Gouvernements, réseaux sociaux et autres plateformes numériques sont appelés à travailler ensemble afin de :
L'application tendance de retouches photos et d’avatars Lensa fait la une des journaux du monde entier pour avoir généré, grâce à l’intelligence artificielle, des photos sexualisées ou dénudées non-consenties de ses utilisateurs, principalement des femmes. Il ne s’agit malheureusement pas d’une nouveauté ou d’un cas isolé. En 2020, plus de 100 000 femmes ont vu des photos sexuelles, fausses ou privées, être diffusées en ligne à des fins de "divertissement". Ces images ne sont pas anodines. Elles contribuent à radicaliser les hommes et les garçons en présentant les femmes comme des objets et entraînent un changement générationnel qui freine le progrès vers l'autonomisation des femmes, impactant de manière disproportionnée les femmes et les filles racisées ainsi que les personnes LGBTQI et d’autres communautés minoritaires.
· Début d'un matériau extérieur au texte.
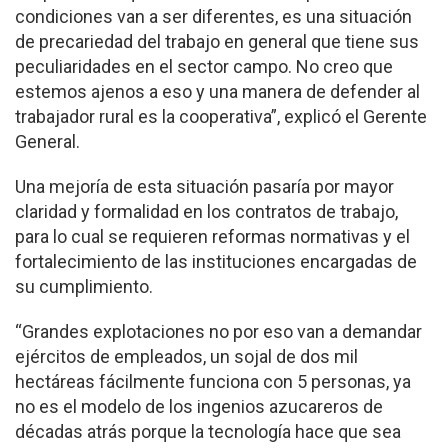
condiciones van a ser diferentes, es una situación
de precariedad del trabajo en general que tiene sus
peculiaridades en el sector campo. No creo que
estemos ajenos a eso y una manera de de­fender al
trabajador rural es la cooperativa”, explicó el Gerente
General.
Una mejoría de esta si­tuación pasaría por mayor
claridad y formalidad en los contratos de trabajo,
para lo cual se requieren reformas normativas y el
fortalecimiento de las instituciones encargadas de
su cumplimiento.
“Grandes explotaciones no por eso van a deman­dar
ejércitos de emplea­dos, un sojal de dos mil
hectáreas fácilmente funciona con 5 personas, ya
no es el modelo de los ingenios azucareros de
décadas atrás porque la tecnología hace que sea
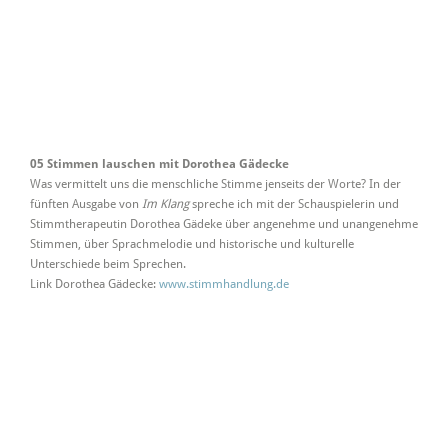
05 Stimmen lauschen mit Dorothea Gädecke
Was vermittelt uns die menschliche Stimme jenseits der Worte? In der
fünften Ausgabe von
Im Klang
spreche ich mit der Schauspielerin und
Stimmtherapeutin Dorothea Gädeke über angenehme und unangenehme
Stimmen, über Sprachmelodie und historische und kulturelle
Unterschiede beim Sprechen.
Link Dorothea Gädecke:
www.stimmhandlung.de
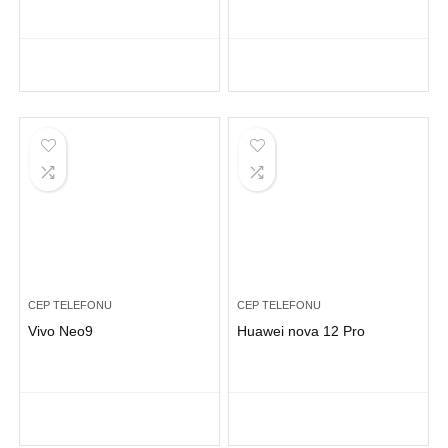
CEP TELEFONU
CEP TELEFONU
Vivo Neo9
Huawei nova 12 Pro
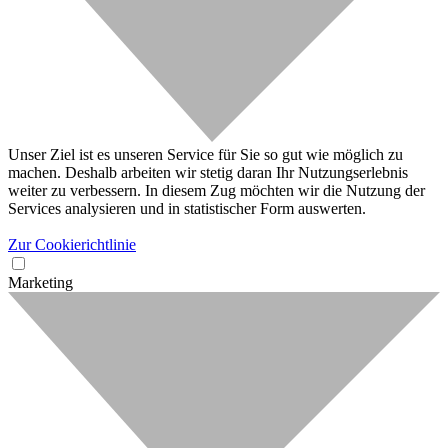
Unser Ziel ist es unseren Service für Sie so gut wie möglich zu
machen. Deshalb arbeiten wir stetig daran Ihr Nutzungserlebnis
weiter zu verbessern. In diesem Zug möchten wir die Nutzung der
Services analysieren und in statistischer Form auswerten.
Zur Cookierichtlinie
Marketing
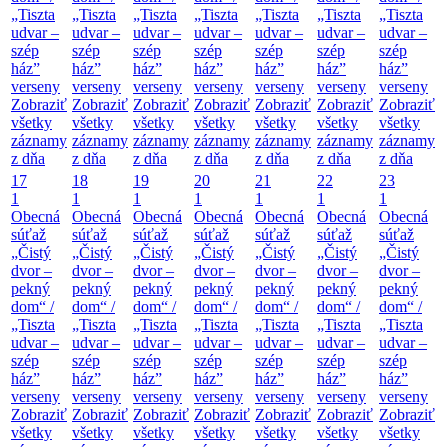
„Tiszta
„Tiszta
„Tiszta
„Tiszta
„Tiszta
„Tiszta
„Tiszta
udvar –
udvar –
udvar –
udvar –
udvar –
udvar –
udvar –
szép
szép
szép
szép
szép
szép
szép
ház”
ház”
ház”
ház”
ház”
ház”
ház”
verseny
verseny
verseny
verseny
verseny
verseny
verseny
Zobraziť
Zobraziť
Zobraziť
Zobraziť
Zobraziť
Zobraziť
Zobraziť
všetky
všetky
všetky
všetky
všetky
všetky
všetky
záznamy
záznamy
záznamy
záznamy
záznamy
záznamy
záznamy
z dňa
z dňa
z dňa
z dňa
z dňa
z dňa
z dňa
17
18
19
20
21
22
23
1
1
1
1
1
1
1
Obecná
Obecná
Obecná
Obecná
Obecná
Obecná
Obecná
súťaž
súťaž
súťaž
súťaž
súťaž
súťaž
súťaž
„Čistý
„Čistý
„Čistý
„Čistý
„Čistý
„Čistý
„Čistý
dvor –
dvor –
dvor –
dvor –
dvor –
dvor –
dvor –
pekný
pekný
pekný
pekný
pekný
pekný
pekný
dom“ /
dom“ /
dom“ /
dom“ /
dom“ /
dom“ /
dom“ /
„Tiszta
„Tiszta
„Tiszta
„Tiszta
„Tiszta
„Tiszta
„Tiszta
udvar –
udvar –
udvar –
udvar –
udvar –
udvar –
udvar –
szép
szép
szép
szép
szép
szép
szép
ház”
ház”
ház”
ház”
ház”
ház”
ház”
verseny
verseny
verseny
verseny
verseny
verseny
verseny
Zobraziť
Zobraziť
Zobraziť
Zobraziť
Zobraziť
Zobraziť
Zobraziť
všetky
všetky
všetky
všetky
všetky
všetky
všetky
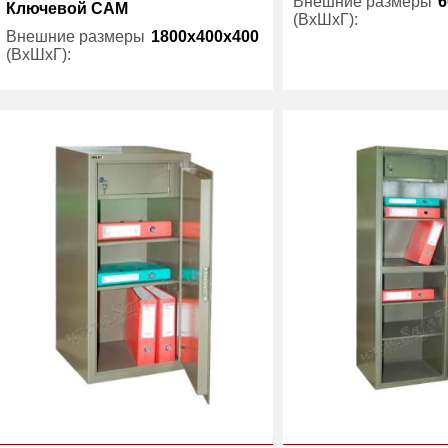
Внешние размеры
6
Ключевой САМ
(ВхШхГ):
Внешние размеры
1800x400x400
(ВхШхГ):
Количество полок
(шт):
Количество полок
4
Трейзер:
(шт):
Вес (кг) :
35
Вес (кг) :
Гарантия:
1 год
Гарантия:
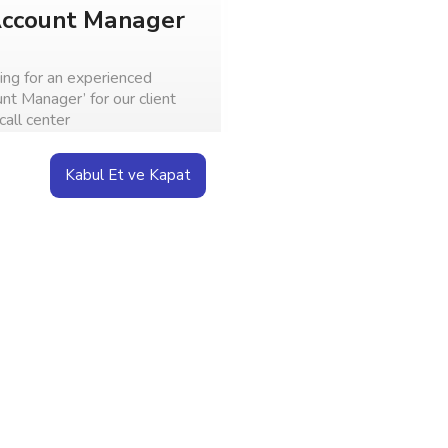
Account Manager
ing for an experienced
nt Manager’ for our client
call center
23.02.2025
Kabul Et ve Kapat
Review
ce IT Recruiter
ng an enthusiastic and
 Freelance IT Recruiter to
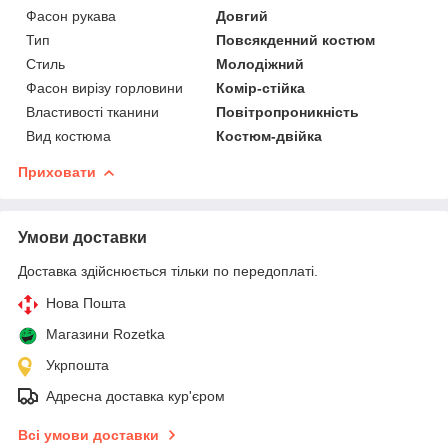
Фасон рукава
Довгий
Тип
Повсякденний костюм
Стиль
Молодіжний
Фасон вирізу горловини
Комір-стійка
Властивості тканини
Повітропроникність
Вид костюма
Костюм-двійка
Приховати
Умови доставки
Доставка здійснюється тільки по передоплаті.
Нова Пошта
Магазини Rozetka
Укрпошта
Адресна доставка кур'єром
Всі умови доставки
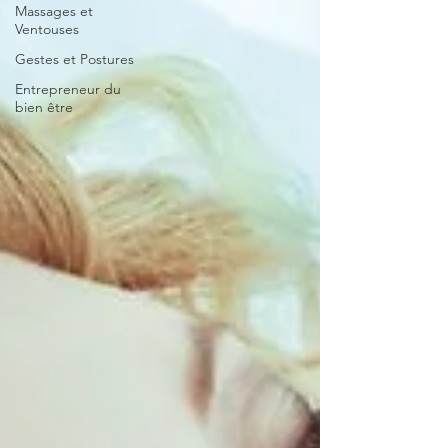
Massages et
Ventouses
Gestes et Postures
Entrepreneur du
bien être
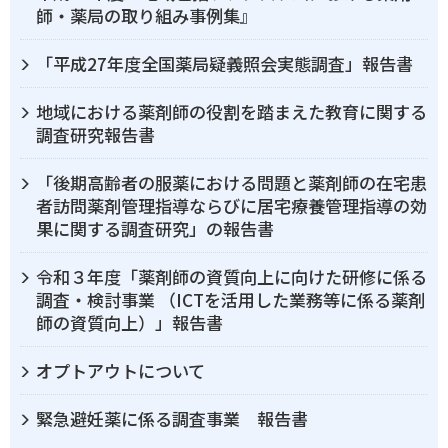
師・薬局の取り組み事例集』
「平成27年度全国薬局疑義照会実態調査」報告書
地域における薬剤師の役割を踏まえた教育に関する
調査研究報告書
「後期高齢者の服薬における問題と薬剤師の在宅患
者訪問薬剤管理指導ならびに居宅療養管理指導の効
果に関する調査研究」の報告書
令和３年度「薬剤師の資質向上に向けた研修に係る
調査・検討事業 （ICTを活用した業務等に係る薬剤
師の資質向上）」報告書
オプトアウトについて
緊急避妊薬に係る調査事業 報告書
Il est grand temps que les réseaux sociaux et les plateformes numériques prennent leurs responsabilités et protègent, conformément au droit international relatif aux droits humains, leurs utilisateurs et utilisatrices. Mais quelles sont les solutions ?
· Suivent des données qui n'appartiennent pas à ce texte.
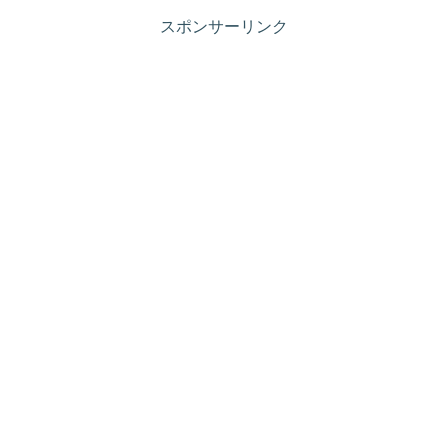
スポンサーリンク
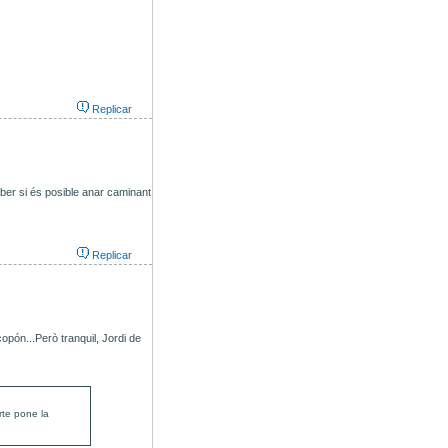
Replicar
saber si és posible anar caminant
Replicar
opón...Però tranquil, Jordi de
rte pone la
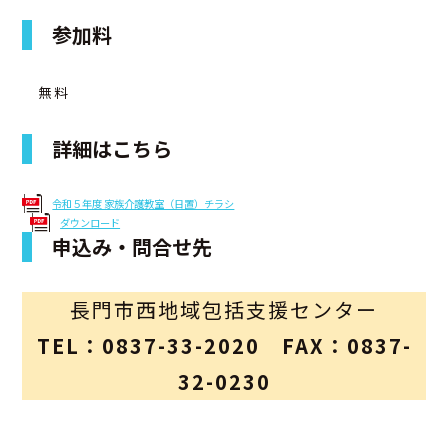
参加料
無料
詳細はこちら
令和５年度 家族介護教室（日置）チラシ
ダウンロード
申込み・問合せ先
長門市西地域包括支援センター
TEL：0837-33-2020 FAX：0837-
32-0230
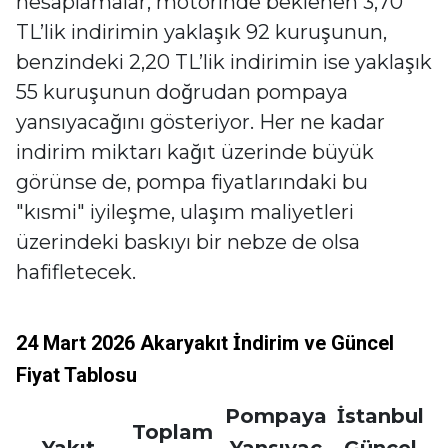
hesaplamalar, motorinde beklenen 3,70
TL’lik indirimin yaklaşık 92 kuruşunun,
benzindeki 2,20 TL’lik indirimin ise yaklaşık
55 kuruşunun doğrudan pompaya
yansıyacağını gösteriyor. Her ne kadar
indirim miktarı kağıt üzerinde büyük
görünse de, pompa fiyatlarındaki bu
"kısmi" iyileşme, ulaşım maliyetleri
üzerindeki baskıyı bir nebze de olsa
hafifletecek.
24 Mart 2026 Akaryakıt İndirim ve Güncel
Fiyat Tablosu
Pompaya
İstanbul
Toplam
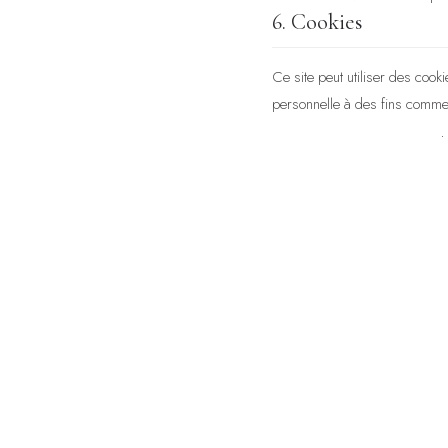
6. Cookies
Ce site peut utiliser des coo
personnelle à des fins commerc
Vous pouvez à tout moment dés
7. Liens hypertextes
Le site peut contenir des lien
de l'utilisation qui pourrait en
8. Limitation de res
Adama Sagesse s'efforce d'assu
l'exactitude, la précision ou l
inexactitude ou omission porta
9. Droit applicable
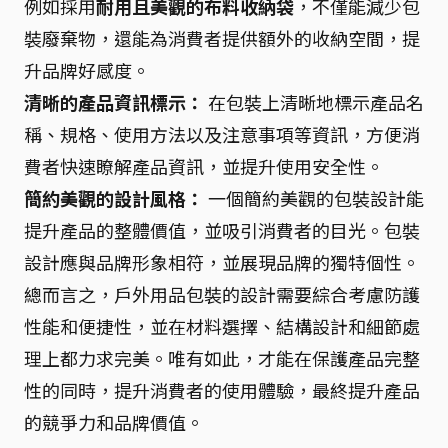
例如採用
耐用且美觀的布料收納袋
，不僅能減少包
裝廢棄物，還能為消費者提供額外的收納空間，提
升品牌好感度。
清晰的產品資訊標示：
在包裝上清晰地標示產品名
稱、規格、使用方法以及注意事項等資訊，方便消
費者快速瞭解產品資訊，並提升使用安全性。
簡約美觀的設計風格：
一個簡約美觀的包裝設計能
提升產品的整體價值，並吸引消費者的目光。包裝
設計應與品牌形象相符，並展現品牌的獨特個性。
總而言之，戶外用品包裝的設計需要綜合考慮防護
性能和便捷性，並在材料選擇、結構設計和細節處
理上都力求完美。唯有如此，才能在保護產品完整
性的同時，提升消費者的使用體驗，最終提升產品
的競爭力和品牌價值。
L'UNESCO a lancé un Dialogue mondial réunissant des experts du monde entier des secteurs public et privé et de la société civile à l'occasion de la Journée internationale des femmes dans le multilatéralisme, le 25 janvier 2023, pour réfléchir à des solutions innovantes. Il est espéré que ce dialogue mondial et les recommandations des panélistes qui en découlent suscitent des discussions publiques similaires dans des pays et des régions où les questions liées à la désinformation gérée en ligne n'ont pas été abordées et où des cadres réglementaires ou de co-régulations pour les réseaux sociaux et les plateformes numériques sont en cours d'élaboration en ligne avec le droit international relatif aux droits humains.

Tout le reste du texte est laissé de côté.